During the ICBC canna-business conference in Berlin in early April, the new chapter in German cannabis was being not only written but given form. During the conference, the first tender bid for grow licenses domestically was issued by the government.
10 Willy Wonka licenses, in other words, to serve a market that, while currently officially about 1,000 patients, is expected to grow by (at minimum) 5,000 and 10,000 new patients a year. With an estimated population of patients in Germany that easily tops 1,000,000 now, this is a market to be in. Canada, for example, the most easily comparable market, is seeing a patient growth of about 10% a month in a world where insurance coverage is still rare but coming.
There are a couple of major stumbling blocks, however, and it is clear that the government is trying to err on the side of caution while planning for a situation where market growth could still go through the roof in the early stages.

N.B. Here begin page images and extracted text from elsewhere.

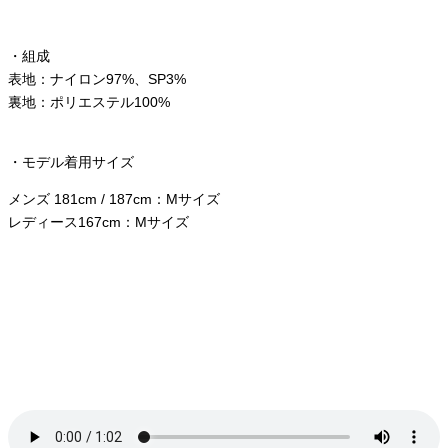
・組成
表地：ナイロン97%、SP3%
裏地：ポリエステル
100%
・モデル着用サイズ
メンズ 181cm / 187cm：Mサイズ
レディース167cm：Mサイズ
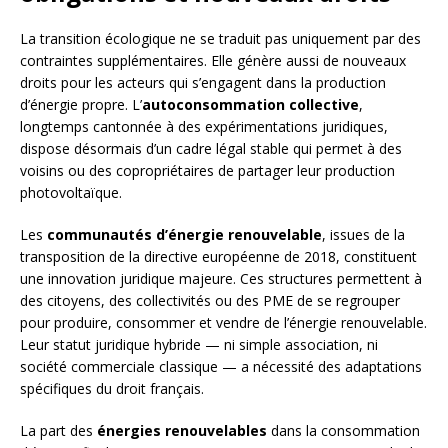
La transition écologique ne se traduit pas uniquement par des
contraintes supplémentaires. Elle génère aussi de nouveaux
droits pour les acteurs qui s’engagent dans la production
d’énergie propre. L’
autoconsommation collective
,
longtemps cantonnée à des expérimentations juridiques,
dispose désormais d’un cadre légal stable qui permet à des
voisins ou des copropriétaires de partager leur production
photovoltaïque.
Les
communautés d’énergie renouvelable
, issues de la
transposition de la directive européenne de 2018, constituent
une innovation juridique majeure. Ces structures permettent à
des citoyens, des collectivités ou des PME de se regrouper
pour produire, consommer et vendre de l’énergie renouvelable.
Leur statut juridique hybride — ni simple association, ni
société commerciale classique — a nécessité des adaptations
spécifiques du droit français.
La part des
énergies renouvelables
dans la consommation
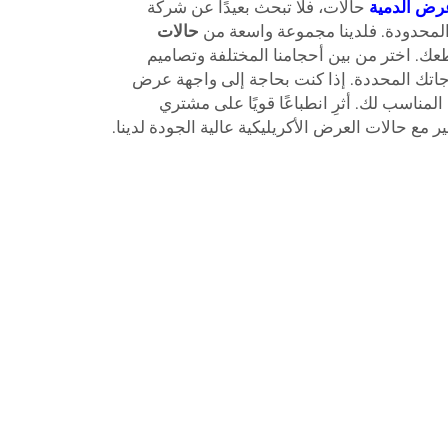
رض الدمية
حالات، فلا تبحث بعيدًا عن شركة
المحدودة. فلدينا مجموعة واسعة من
حالات
ك. اختر من بين أحجامنا المختلفة وتصاميم
اجاتك المحددة. إذا كنت بحاجة إلى واجهة عرض
 المناسب لك. أثرِ انطباعًا قويًا على مشتري
 مع حالات العرض الأكريليكية عالية الجودة لدينا.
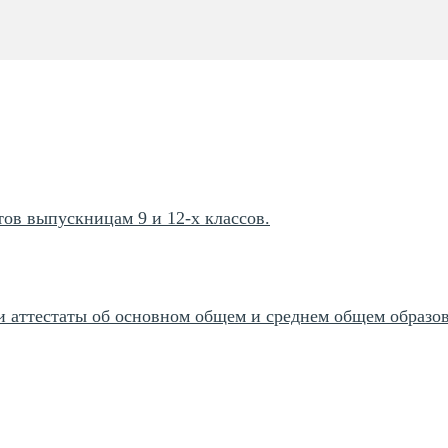
ов выпускницам 9 и 12-х классов.
 аттестаты об основном общем и среднем общем образо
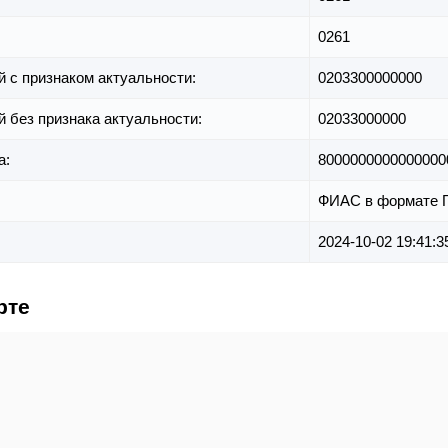
0261
й с признаком актуальности:
0203300000000
й без признака актуальности:
02033000000
а:
8000000000000000
ФИАС в формате 
2024-10-02 19:41:3
рте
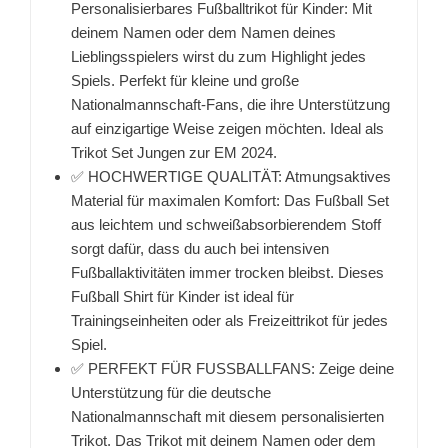
Personalisierbares Fußballtrikot für Kinder: Mit
deinem Namen oder dem Namen deines
Lieblingsspielers wirst du zum Highlight jedes
Spiels. Perfekt für kleine und große
Nationalmannschaft-Fans, die ihre Unterstützung
auf einzigartige Weise zeigen möchten. Ideal als
Trikot Set Jungen zur EM 2024.
✅ HOCHWERTIGE QUALITÄT: Atmungsaktives
Material für maximalen Komfort: Das Fußball Set
aus leichtem und schweißabsorbierendem Stoff
sorgt dafür, dass du auch bei intensiven
Fußballaktivitäten immer trocken bleibst. Dieses
Fußball Shirt für Kinder ist ideal für
Trainingseinheiten oder als Freizeittrikot für jedes
Spiel.
✅ PERFEKT FÜR FUSSBALLFANS: Zeige deine
Unterstützung für die deutsche
Nationalmannschaft mit diesem personalisierten
Trikot. Das Trikot mit deinem Namen oder dem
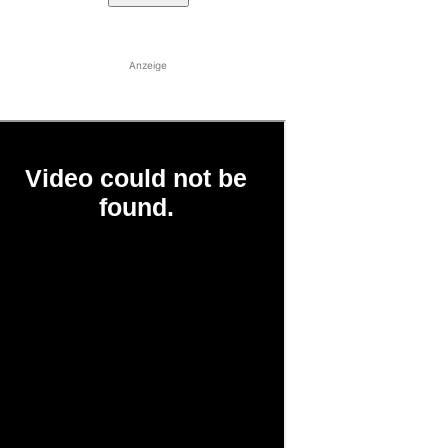
Anzeige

Right now, the legal cannabis coming into the medical market here is brought here by several firms from Canada and the Netherlands. That is the most expensive option. Commercial domestic grow under tightly regulated conditions and for very specific plant qualifications is the next logical step. The release of the tender bids (during an international conference of top people in the global industry) is also literally the sign of the deliberate shaping if not influencing of a new market now underway.
There were a couple of major surprises, however, even to those who watch this industry for a living. While bids may be submitted for theoretical crops, those who submit successful winning proposals must have the ability to produce quantity required by the government – or at this juncture 200 kgs a year by 2020. For those in already regulated jurisdictions (like Canada or potentially some U.S. states), production over the last three years will be weighed in this decision process. By definition, therefore, bids have been written to vastly favour Canadian licensed producers now in business and those who enter successful partnerships here for that purpose.

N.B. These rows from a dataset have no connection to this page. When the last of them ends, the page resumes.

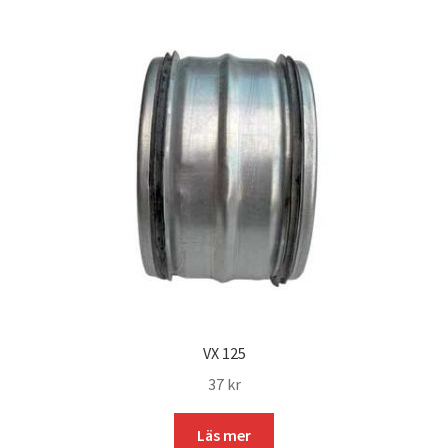
VX 125
37
kr
Läs mer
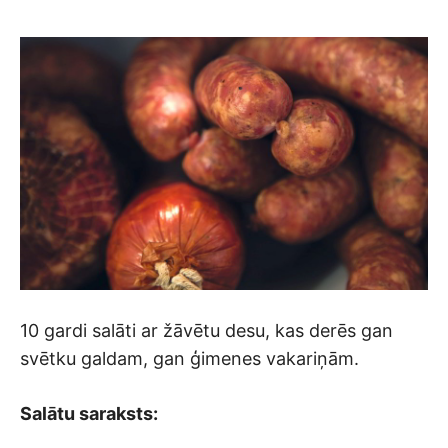
10 gardi salāti ar žāvētu desu, kas derēs gan
svētku galdam, gan ģimenes vakariņām.
Salātu saraksts:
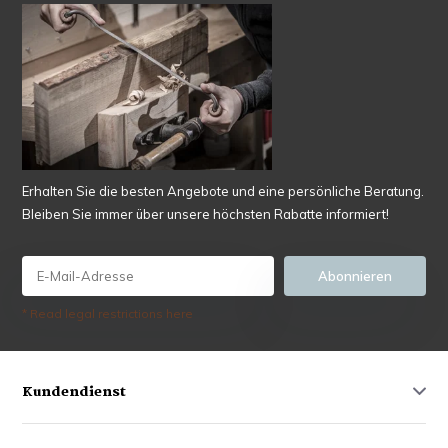
Erhalten Sie die besten Angebote und eine persönliche Beratung.
Bleiben Sie immer über unsere höchsten Rabatte informiert!
Abonnieren
* Read legal restrictions here
Kundendienst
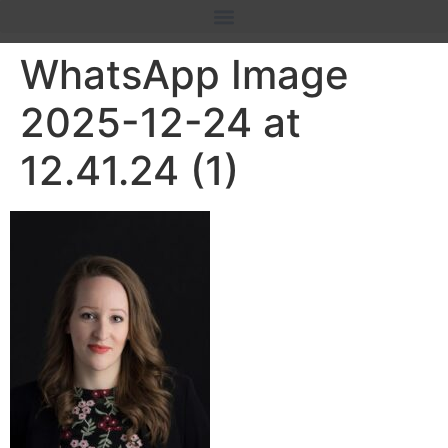
WhatsApp Image
2025-12-24 at
12.41.24 (1)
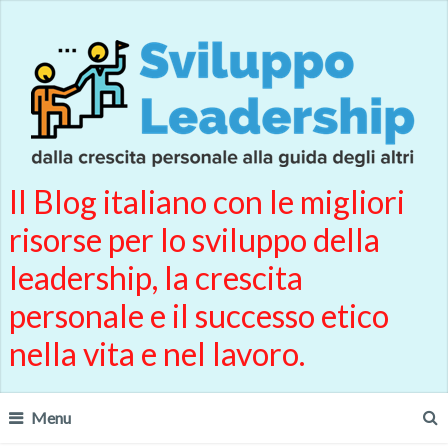
Il Blog italiano con le migliori
risorse per lo sviluppo della
leadership, la crescita
personale e il successo etico
nella vita e nel lavoro.
Menu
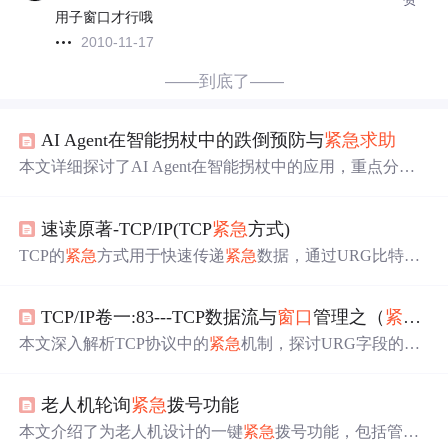
用子窗口才行哦
2010-11-17
——到底了——
AI Agent在智能拐杖中的跌倒预防与
紧急
求助
本文详细探讨了AI Agent在智能拐杖中的应用，重点分析
了传感器技术和机器学习算法在跌倒预防与
紧急
求助
中的
实现。文章从AI Agent的基本概念出发，深入讲解了核心
速读原著-TCP/IP(TCP
紧急
方式)
原理、系统架构设计、项目实战以及实际案例分析，为智
能拐杖的设计和优化提供了理论与实践指导。
TCP的
紧急
方式用于快速传递
紧急
数据，通过URG比特和
紧急
指针标识。虽然常被误解为带外数据，实际上TCP仅
提供
紧急
指针，不处理数据内容。常见应用如Telnet和FTP
TCP/IP卷一:83---TCP数据流与
窗口
管理之（
紧急
机
中的中断或退出操作。当接收方
窗口
关闭时，TCP仍能发
送
紧急
数据，
紧急
指针会随新数据前进，可能导致旧的
紧
本文深入解析TCP协议中的
紧急
机制，探讨URG字段的功
急
指针丢失。
能与工作原理，包括发送端和接收端的行为，以及
紧急
指
针的含义与作用。通过实例演示
紧急
模式下的数据传输过
老人机轮询
紧急
拨号功能
程，揭示
紧急
数据如何与正常数据流一同传输。
本文介绍了为老人机设计的一键
紧急
拨号功能，包括管理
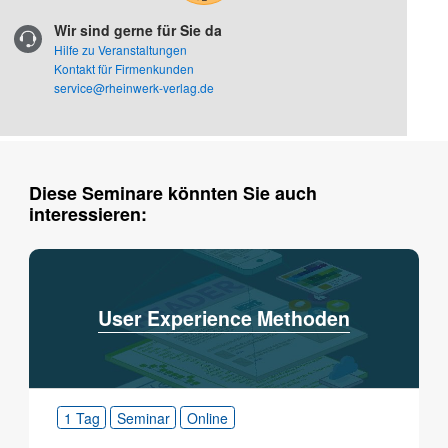
Wir sind gerne für Sie da
Hilfe zu Veranstaltungen
Kontakt für Firmenkunden
service@rheinwerk-verlag.de
Diese Seminare könnten Sie auch
interessieren:
User Experience Methoden
1 Tag
Seminar
Online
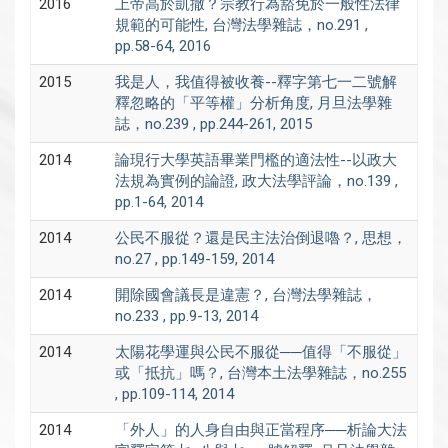
2016
上帝高於凱撒？宗教行為豁免於一般性法律
規範的可能性, 台灣法學雜誌，no.291 ,
pp.58-64, 2016
2015
我是人，我值得被收養--釋字第七一二號解
釋忽略的「平等權」分析角度, 月旦法學雜
誌，no.239 , pp.244-261, 2015
2014
論現行大學英語畢業門檻的適法性--以政大
法規為實例的論證, 政大法學評論，no.139 ,
pp.1-64, 2014
2014
公民不服從？還是民主法治倒退嚕？, 思想，
no.27 , pp.149-159, 2014
2014
開除國會議長是違憲？, 台灣法學雜誌，
no.233 , pp.9-13, 2014
2014
太陽花學運與公民不服從──值得「不服從」
或「抵抗」嗎？, 台灣本土法學雜誌，no.255
, pp.109-114, 2014
2014
「外人」的人身自由與正當程序──析論大法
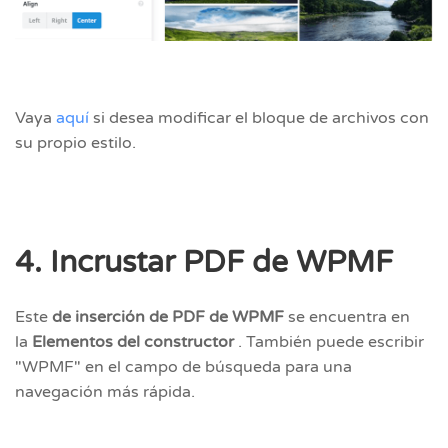
Vaya
aquí
si desea modificar el bloque de archivos con
su propio estilo.
4. Incrustar PDF de WPMF
Este
de inserción de PDF de WPMF
se encuentra en
la
Elementos del constructor
. También puede escribir
"WPMF" en el campo de búsqueda para una
navegación más rápida.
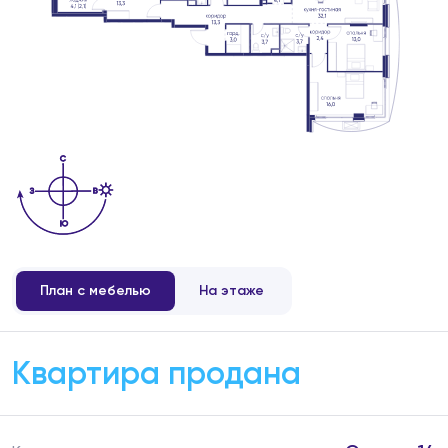
План с мебелью
На этаже
Квартира продана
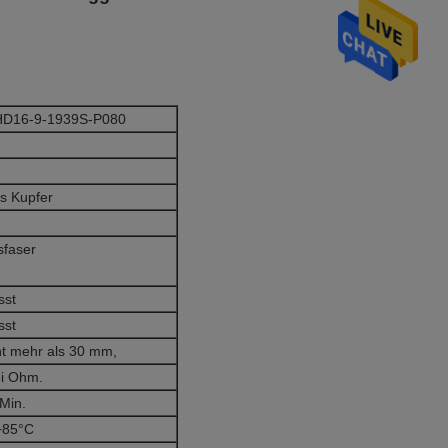
 HD16-9-1939S-P080
s Kupfer
sfaser
sst
sst
cht mehr als 30 mm,
ei Ohm.
Min.
+85°C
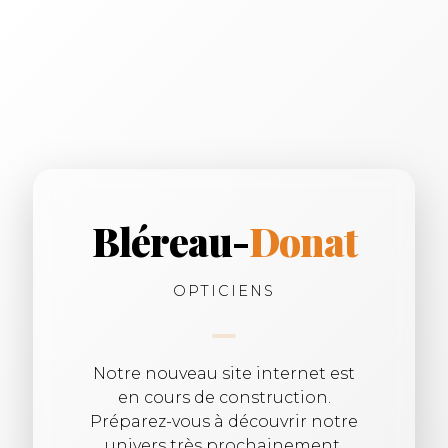
Bléreau-
Donat
OPTICIENS
Notre nouveau site internet est
en cours de construction.
Préparez-vous à découvrir notre
univers très prochainement.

During the second round of the bid evaluation, the business structure of the proposal will also be evaluated. Presumably, this has been done to give those who wish to partner with German-based companies a chance to finalize leasing agreements for space and other requirements currently standard operating procedure for those used to business reform and associated regulations.
While this could open the door for a few discussions between German entrepreneurial canna farmers (including those in industrial hemp side of the equation), there is also another strong possibility afoot. Namely, that German-based pharma companies will seek partnerships with Canadian raw product providers. The new bilateral trade agreement between Europe and Canada favors this kind of exchange. That could mean that the German canna crop here will be more limited than many hope.

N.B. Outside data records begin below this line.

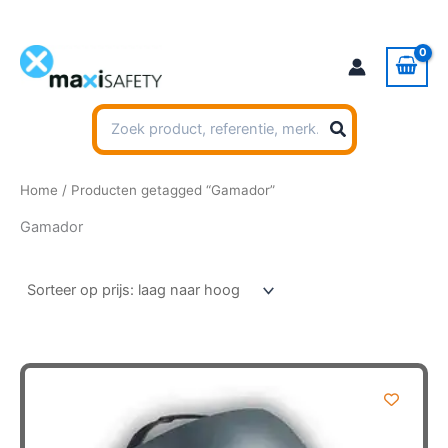
Ga
naar
de
inhoud
Zoeken
naar:
Home
/ Producten getagged “Gamador”
Gamador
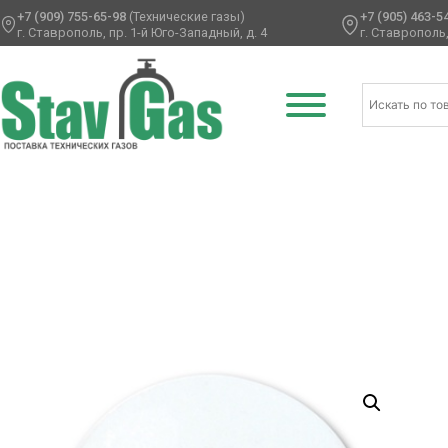
+7 (909) 755-65-98
(Технические газы)
+7 (905) 463-5
г. Ставрополь, пр. 1-й Юго-Западный, д. 4
г. Ставрополь,
Главная
/
Латексные шары
/
Круглые без рисунка
/
Олимп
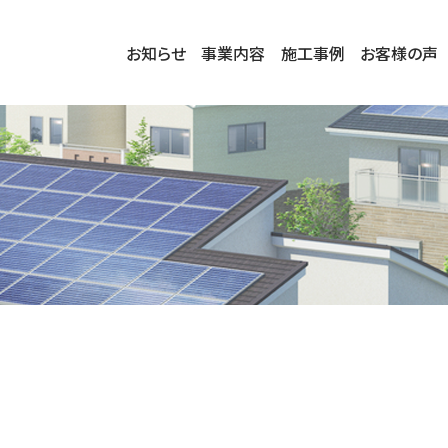
お知らせ
事業内容
施工事例
お客様の声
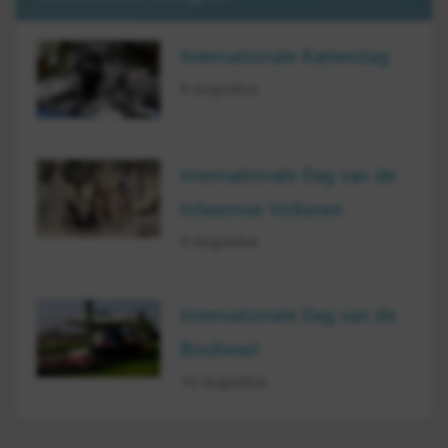
Internationale Kattendag
8 augustus
Internationale Dag van de
Inheemse Volkeren
9 augustus
Internationale Dag van de
Biodiesel
10 augustus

It could also mean that a German firm with processing power or expertise could also step into the mix. Concentrates are going to be very big here because of the reliability on the dosing side and the processing required to remove impurities in the raw plant.
That said, it is also clear that so far, while the game has been heavily tilted for those with established canna-businesses abroad, the government does not want to permanently subsidize foreign growers for a drug that will be covered by German public health insurance. What it appears is going on is that the government wants enough of the drug to be imported immediately to start widespread trials while establishing a high quality, and German controlled industrial processes. This will undoubtedly involve agriculture, but also expect such grow environments to be heavily engineered.
In other words, this is a capital intensive market already from the grow perspective. Mom and pops need not apply.
The government is also beginning to look for doctors it can both use for training and to train other doctors on how to administer cannabinoids to patients. Expect a great deal of focus on this aspect of canna-integration. It is likely that as a result, Germany could also produce the first mainstream cannabis education programs that are regulated at a national level anywhere.
Will Home Grow Be Allowed?
Right now, the answer to that question is technically no. The government moved forward on its legalization plan for patients to specifically stop the growth of the home grow movement here. While nascent, patients have been unbelievably effective in the court system in forcing federal recognition of the medical efficacy of the plant and their right to cheap if not free access to it.
That said, it is likely that there will be future challenges to the law. Limited plant production (five plants or under) is the kind of thing that German regulation will not be able to totally prohibit.
However, the current path is likely to produce the most win-win result for everyone.
The reality is that most patients would prefer to be able to buy up to 5 ounces a month from a reliable, regular source. For a cost (in sum) to them of about US$12 a month for all that cured and ready-to-be-consumed weed, tending cannabis plants becomes no more than a horticultural hobby.